We were in Slovenia, former Yugoslavia, a mountainous republic tucked against Italy and Austria. Castles, lakes, Bavarian-style churches, caverns for spelunkers, outdoor cafés dishing up ice cream, a monument to a poet in the capital’s central square, a pink cathedral on which some Visigoth spray-painted his virtue (STOP WARS NOT REFUGEES).
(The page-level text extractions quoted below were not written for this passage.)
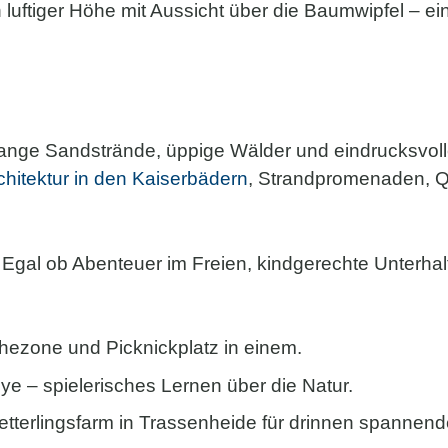
 in luftiger Höhe mit Aussicht über die Baumwipfel – 
ange Sandstrände, üppige Wälder und eindrucksvolle
hitektur in den Kaiserbädern
, Strandpromenaden, Q
gal ob Abenteuer im Freien, kindgerechte Unterhalt
hezone und Picknickplatz in einem.
e – spielerisches Lernen über die Natur.
erlingsfarm in Trassenheide für drinnen spannend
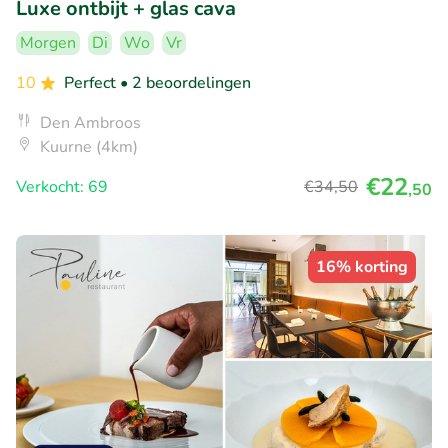
Luxe ontbijt + glas cava
Morgen
Di
Wo
Vr
10
Perfect
• 2 beoordelingen
Den Ambroos
Kuurne (4km)
€22
Verkocht: 69
€34
,50
,50
16% korting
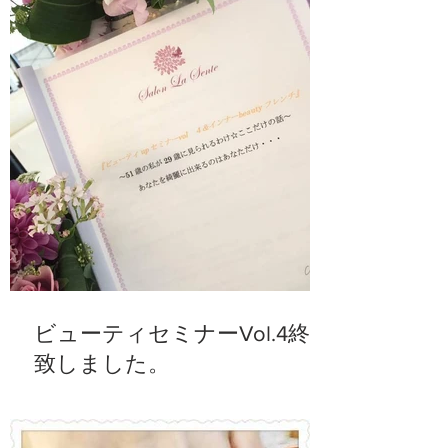
ビューティセミナーVol.4終了
致しました。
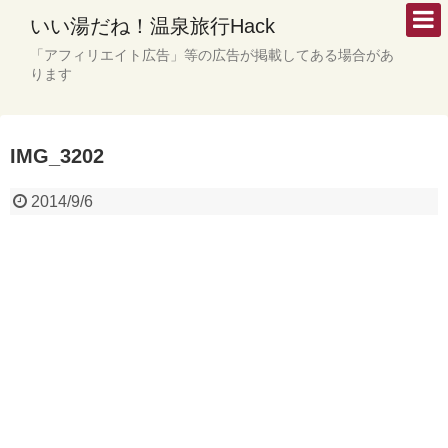
いい湯だね！温泉旅行Hack
「アフィリエイト広告」等の広告が掲載してある場合があ
ります
IMG_3202
2014/9/6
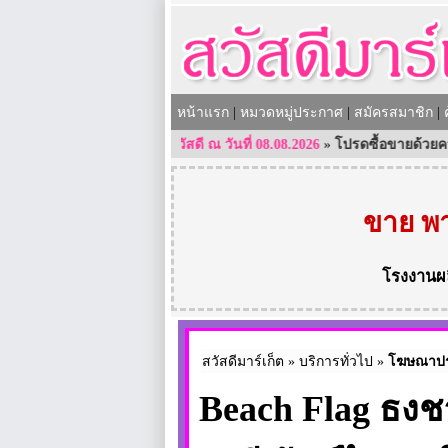
หน้าแรก
|
หมวดหมู่ประกาศ
|
สมัครสมาชิก
|
ข่าวสารสวัสดี ณ วันที่ 08.08.2026
»
โปรดซื้อขายด้วยความระมัด
ขาย พา
โรงงานผ
สวัสดีมาร์เก็ต
»
บริการทั่วไป
»
โฆษณาปร
Beach Flag ธง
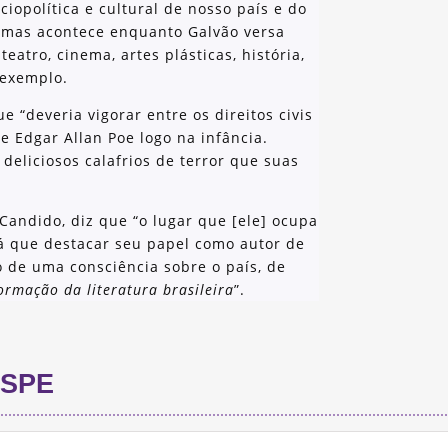
ciopolítica e cultural de nosso país e do
emas acontece enquanto Galvão versa
teatro, cinema, artes plásticas, história,
r exemplo.
ue “deveria vigorar entre os direitos civis
e Edgar Allan Poe logo na infância.
eliciosos calafrios de terror que suas
Candido, diz que “o lugar que [ele] ocupa
há que destacar seu papel como autor de
 de uma consciência sobre o país, de
ormação da literatura brasileira
”.
SPE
But then I thought, Well, I guess it’s true that nothing here in Slovenia has been as different as the differences I’ve seen elsewhere. So far nobody here has carried a screaming pig by the ears and tail and plonked it into a jury-rigged motorcycle-and-sidecar unit upon which I and seven other people were riding, as happened in Cebu, Philippines. Nowhere among the mountain Slavs have villagers shouted, “Welcome! This is George Bush’s village!” and feted me with a dinner of grilled chicken and hummus and offered me a twelve-year-old bride for the sum of (if memory serves) one thousand dollars—not a fixed price, bargaining was welcome if I didn’t happen to have enough cash on hand, ATMs being uncommon in Kurdish Turkey on the Iraqi border. In Slovenia I toured an astonishing castle built into a cliff face, but was that different different? For all the wonder of it, the fortress seemed oddly familiar to anyone who has heard fairy tales or read Tolkien or watched all twenty parts of Peter Jackson’s movie series. Here on the sunny southern flank of the Alps I have not yet committed the faux pas of wearing a blue shirt and red polka-dotted tie to the wake of an assassinated Mafia kingpin, as I did in Vladivostok, Russia, only to have goodfellas in black suits and ties (and even, some of them, black shirts) glower at me while throwing down vodka shots and agree when one of them said, “That guy’s wearing a blue shirt. That’s disrespectful. I’m going to kill him.”